• [Data provided]:
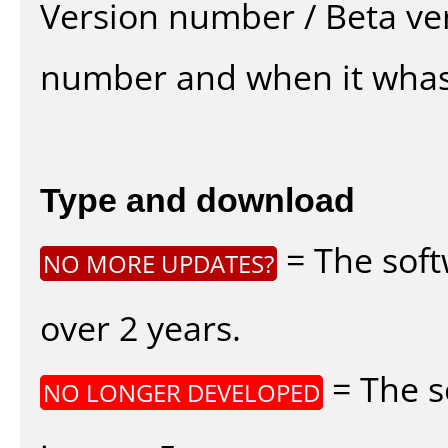
Version number / Beta ve
number and when it whas
Type and download
= The soft
NO MORE UPDATES?
over 2 years.
= The s
NO LONGER DEVELOPED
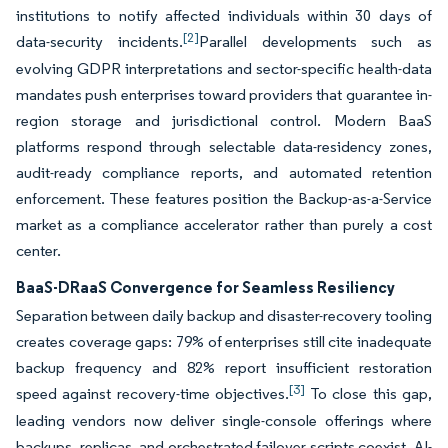
institutions to notify affected individuals within 30 days of
[2]
data-security incidents.
Parallel developments such as
evolving GDPR interpretations and sector-specific health-data
mandates push enterprises toward providers that guarantee in-
region storage and jurisdictional control. Modern BaaS
platforms respond through selectable data-residency zones,
audit-ready compliance reports, and automated retention
enforcement. These features position the Backup-as-a-Service
market as a compliance accelerator rather than purely a cost
center.
BaaS-DRaaS Convergence for Seamless Resiliency
Separation between daily backup and disaster-recovery tooling
creates coverage gaps: 79% of enterprises still cite inadequate
backup frequency and 82% report insufficient restoration
[3]
speed against recovery-time objectives.
To close this gap,
leading vendors now deliver single-console offerings where
backups, replicas, and orchestrated failover scripts coexist. AI-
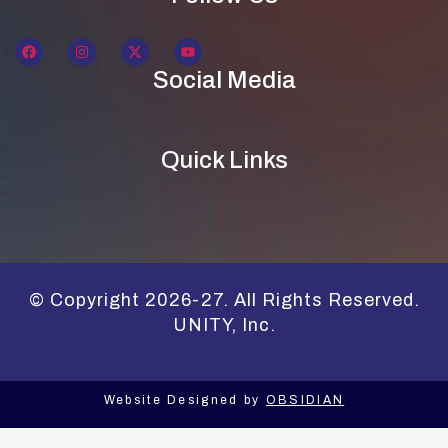
Social Media
Quick Links
© Copyright 2026-27. All Rights Reserved.
UNITY, Inc.
Website Designed by
OBSIDIAN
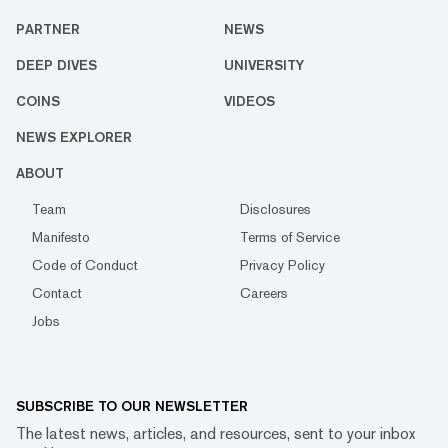
PARTNER
NEWS
DEEP DIVES
UNIVERSITY
COINS
VIDEOS
NEWS EXPLORER
ABOUT
Team
Disclosures
Manifesto
Terms of Service
Code of Conduct
Privacy Policy
Contact
Careers
Jobs
SUBSCRIBE TO OUR NEWSLETTER
The latest news, articles, and resources, sent to your inbox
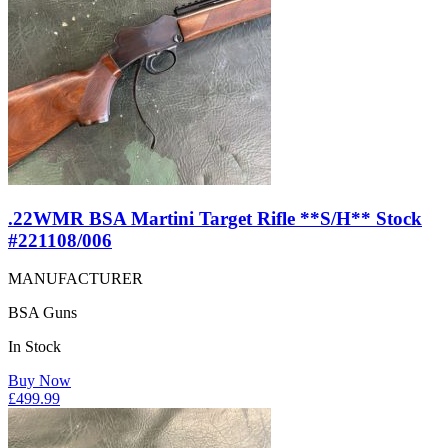
.22WMR BSA Martini Target Rifle **S/H** Stock
#221108/006
MANUFACTURER
BSA Guns
In Stock
Buy Now
£
499.99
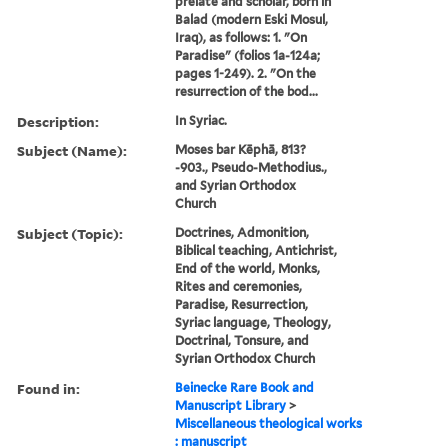
prelate and scholar, born in
Balad (modern Eski Mosul,
Iraq), as follows: 1. "On
Paradise" (folios 1a-124a;
pages 1-249). 2. "On the
resurrection of the bod...
Description:
In Syriac.
Subject (Name):
Moses bar Kēphā, 813?
-903., Pseudo-Methodius.,
and Syrian Orthodox
Church
Subject (Topic):
Doctrines, Admonition,
Biblical teaching, Antichrist,
End of the world, Monks,
Rites and ceremonies,
Paradise, Resurrection,
Syriac language, Theology,
Doctrinal, Tonsure, and
Syrian Orthodox Church
Found in:
Beinecke Rare Book and
Manuscript Library
>
Miscellaneous theological works
: manuscript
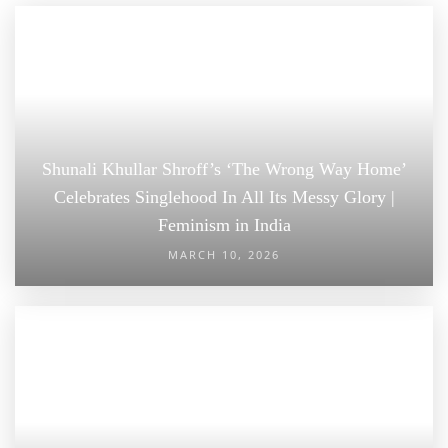
Shunali Khullar Shroff’s ‘The Wrong Way Home’
Celebrates Singlehood In All Its Messy Glory |
Feminism in India
MARCH 10, 2026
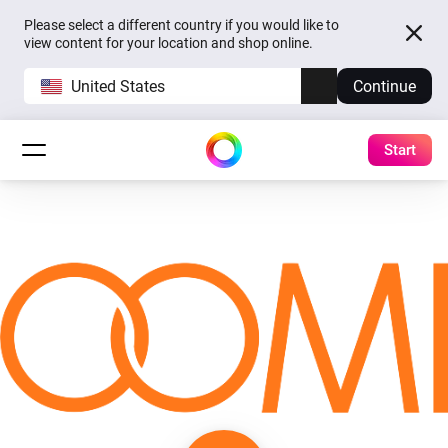
Please select a different country if you would like to
view content for your location and shop online.
United States
Continue
Start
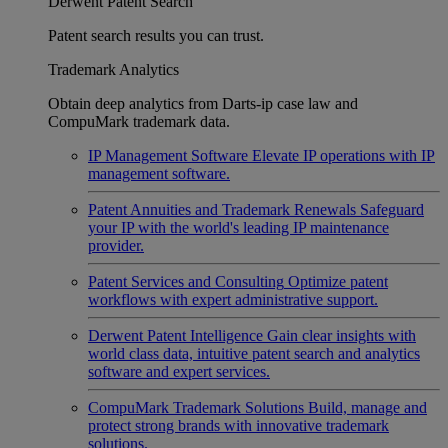
Derwent Patent Search
Patent search results you can trust.
Trademark Analytics
Obtain deep analytics from Darts-ip case law and
CompuMark trademark data.
IP Management Software
Elevate IP operations with IP
management software.
Patent Annuities and Trademark Renewals
Safeguard
your IP with the world's leading IP maintenance
provider.
Patent Services and Consulting
Optimize patent
workflows with expert administrative support.
Derwent Patent Intelligence
Gain clear insights with
world class data, intuitive patent search and analytics
software and expert services.
CompuMark Trademark Solutions
Build, manage and
protect strong brands with innovative trademark
solutions.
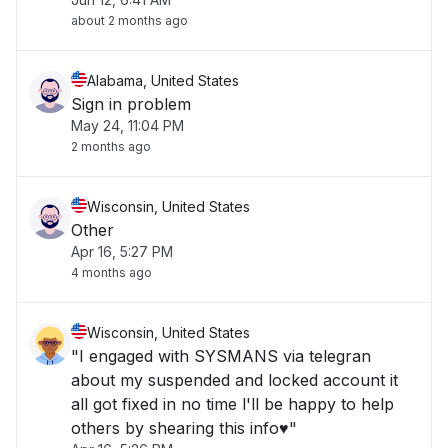
about 2 months ago
Alabama, United States
Sign in problem
May 24, 11:04 PM
2 months ago
Wisconsin, United States
Other
Apr 16, 5:27 PM
4 months ago
Wisconsin, United States
"I engaged with SYSMANS via telegran
about my suspended and locked account it
all got fixed in no time l'll be happy to help
others by shearing this info♥️"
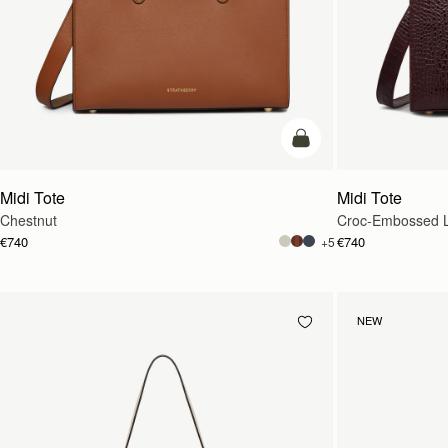
add to bag
Midi Tote
Midi Tote
Chestnut
Croc-Embossed L
€740
€740
+5
NEW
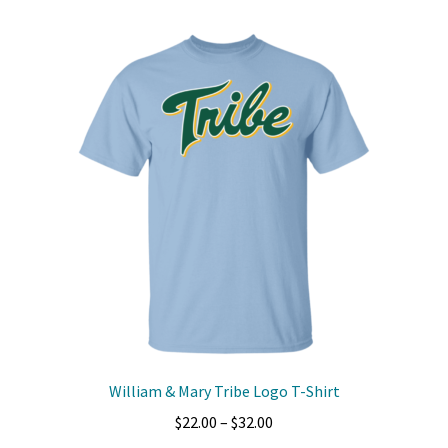
multiple
variants.
The
options
may
be
chosen
on
the
product
page
William & Mary Tribe Logo T-Shirt
Price
$
22.00
–
$
32.00
range:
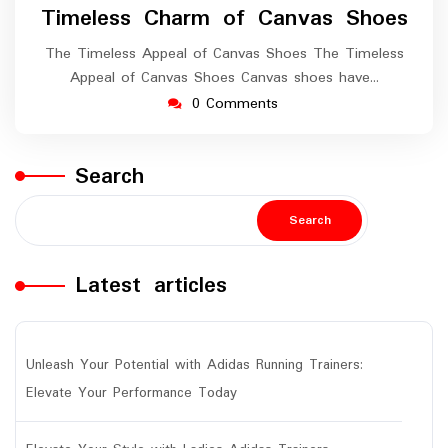
Timeless Charm of Canvas Shoes
The Timeless Appeal of Canvas Shoes The Timeless
Appeal of Canvas Shoes Canvas shoes have…
0 Comments
Search
Search
Latest articles
Unleash Your Potential with Adidas Running Trainers:
Elevate Your Performance Today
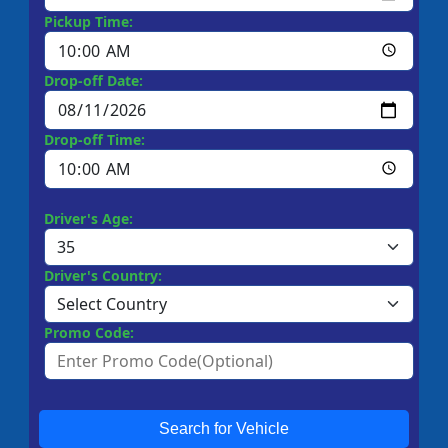
Pickup Time:
Drop-off Date:
Drop-off Time:
Driver's Age:
Driver's Country:
Promo Code:
Search for Vehicle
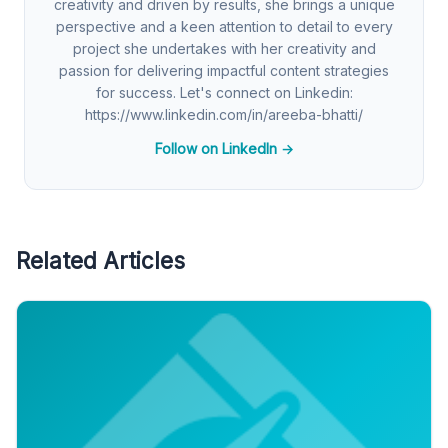
creativity and driven by results, she brings a unique
perspective and a keen attention to detail to every
project she undertakes with her creativity and
passion for delivering impactful content strategies
for success. Let's connect on Linkedin:
https://www.linkedin.com/in/areeba-bhatti/
Follow on LinkedIn →
Related Articles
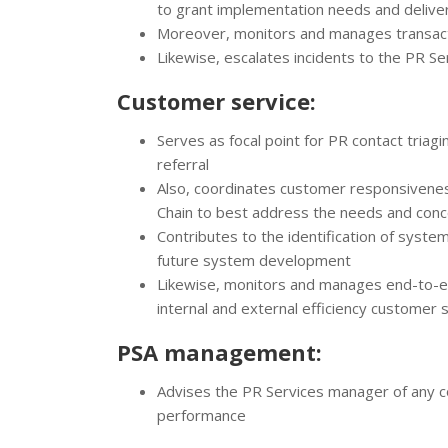
to grant implementation needs and deliver
Moreover, monitors and manages transact
Likewise, escalates incidents to the PR S
Customer service:
Serves as focal point for PR contact triag
referral
Also, coordinates customer responsivene
Chain to best address the needs and conc
Contributes to the identification of syste
future system development
Likewise, monitors and manages end-to-en
internal and external efficiency customer s
PSA management:
Advises the PR Services manager of any c
performance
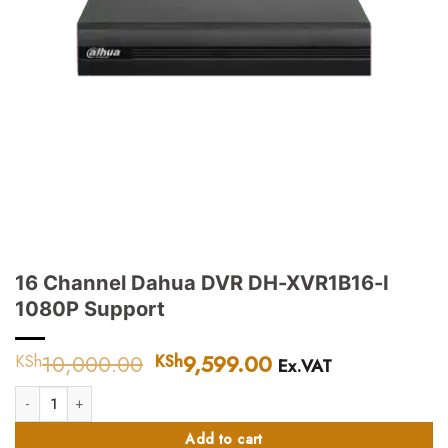
16 Channel Dahua DVR DH-XVR1B16-I
1080P Support
10,000.00
Original
9,599.00
Current
KSh
KSh
Ex.VAT
price
price
16 Channel Dahua DVR DH-XVR1B16-I 1080P Support quantity
was:
is:
KSh10,000.00.
KSh9,599.00.
Add to cart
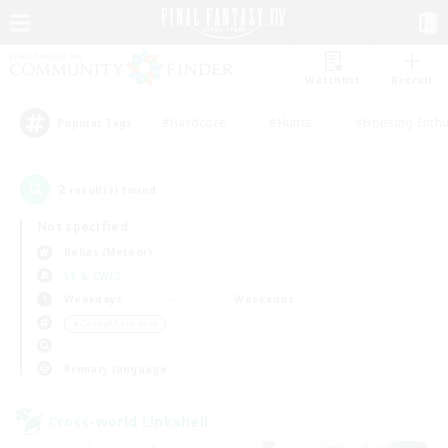
Watchlist
Recruit
#Hardcore
#Hunts
#Housing Enthu
Popular Tags
2
result(s) found.
Not specified
Belias (Meteor)
LS & CWLS
Weekdays
Weekends
＃Casual/Laid-back
Primary language
Cross-world Linkshell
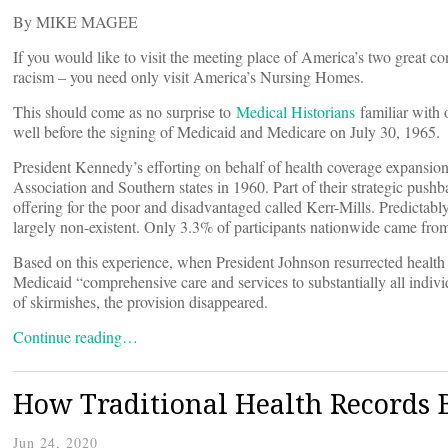
By MIKE MAGEE
If you would like to visit the meeting place of America’s two grea
racism – you need only visit America’s Nursing Homes.
This should come as no surprise to
Medical Historians
familiar with 
well before the signing of Medicaid and Medicare on July 30, 1965.
President Kennedy’s efforting on behalf of health coverage expansion
Association and Southern states in 1960. Part of their strategic push
offering for the poor and disadvantaged called Kerr-Mills. Predictabl
largely non-existent. Only 3.3% of participants nationwide came fro
Based on this experience, when President Johnson resurrected health c
Medicaid “comprehensive care and services to substantially all indivi
of skirmishes, the provision disappeared.
Continue reading…
How Traditional Health Records B
Jun 24, 2020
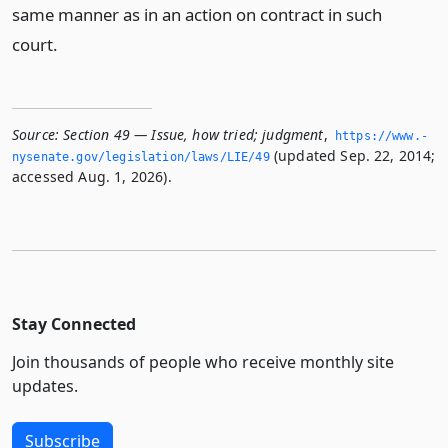
same manner as in an action on contract in such
court.
Source:
Section 49 — Issue, how tried; judgment
,
https://www.­
(updated Sep. 22, 2014;
nysenate.­gov/legislation/laws/LIE/49
accessed Aug. 1, 2026).
Stay Connected
Join thousands of people who receive monthly site
updates.
Subscribe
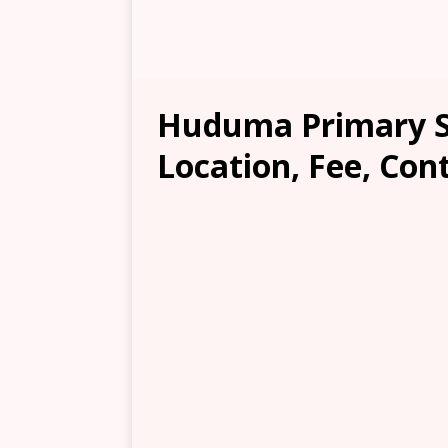
Huduma Primary S
Location, Fee, Con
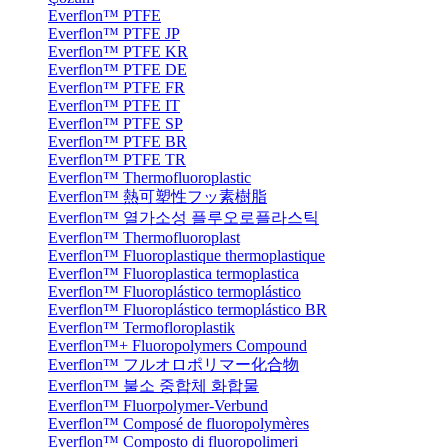
Everflon™ PTFE
Everflon™ PTFE JP
Everflon™ PTFE KR
Everflon™ PTFE DE
Everflon™ PTFE FR
Everflon™ PTFE IT
Everflon™ PTFE SP
Everflon™ PTFE BR
Everflon™ PTFE TR
Everflon™ Thermofluoroplastic
Everflon™ 熱可塑性フッ素樹脂
Everflon™ 열가소성 플루오로플라스틱
Everflon™ Thermofluoroplast
Everflon™ Fluoroplastique thermoplastique
Everflon™ Fluoroplastica termoplastica
Everflon™ Fluoroplástico termoplástico
Everflon™ Fluoroplástico termoplástico BR
Everflon™ Termofloroplastik
Everflon™+ Fluoropolymers Compound
Everflon™ フルオロポリマー化合物
Everflon™ 불소 중합체 화합물
Everflon™ Fluorpolymer-Verbund
Everflon™ Composé de fluoropolymères
Everflon™ Composto di fluoropolimeri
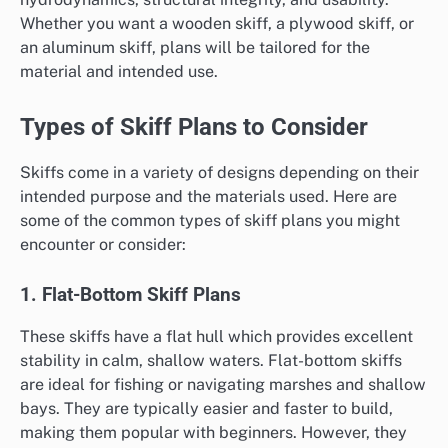
Whether you want a wooden skiff, a plywood skiff, or
an aluminum skiff, plans will be tailored for the
material and intended use.
Types of Skiff Plans to Consider
Skiffs come in a variety of designs depending on their
intended purpose and the materials used. Here are
some of the common types of skiff plans you might
encounter or consider:
1. Flat-Bottom Skiff Plans
These skiffs have a flat hull which provides excellent
stability in calm, shallow waters. Flat-bottom skiffs
are ideal for fishing or navigating marshes and shallow
bays. They are typically easier and faster to build,
making them popular with beginners. However, they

• [What to work on]: Find how many lines of the entries include the word "intended". The number is the entire reply.

• [Reply]: 2